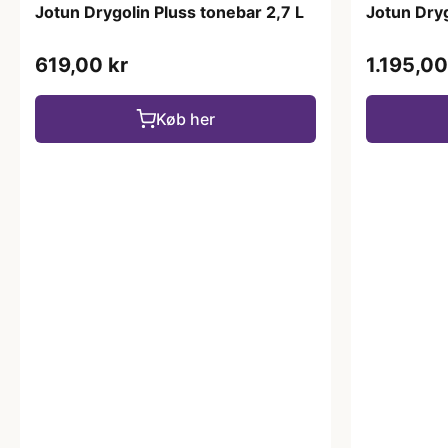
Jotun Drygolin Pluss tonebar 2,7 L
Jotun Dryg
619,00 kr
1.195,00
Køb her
# # #
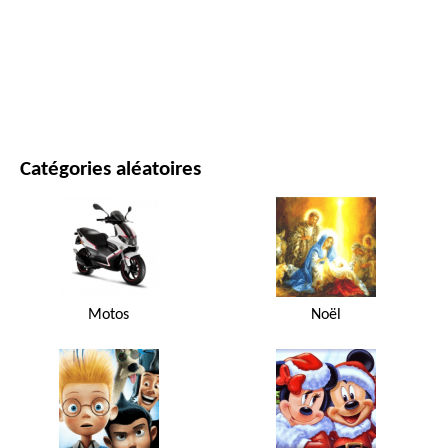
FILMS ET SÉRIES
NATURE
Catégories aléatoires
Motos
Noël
# # #
**Task directions**
Each line of the entries that contains the word "Jotun" should be listed.

**Answer to this task**
Jotun Drygolin Pluss tonebar 2,7 L
Jotun Dryg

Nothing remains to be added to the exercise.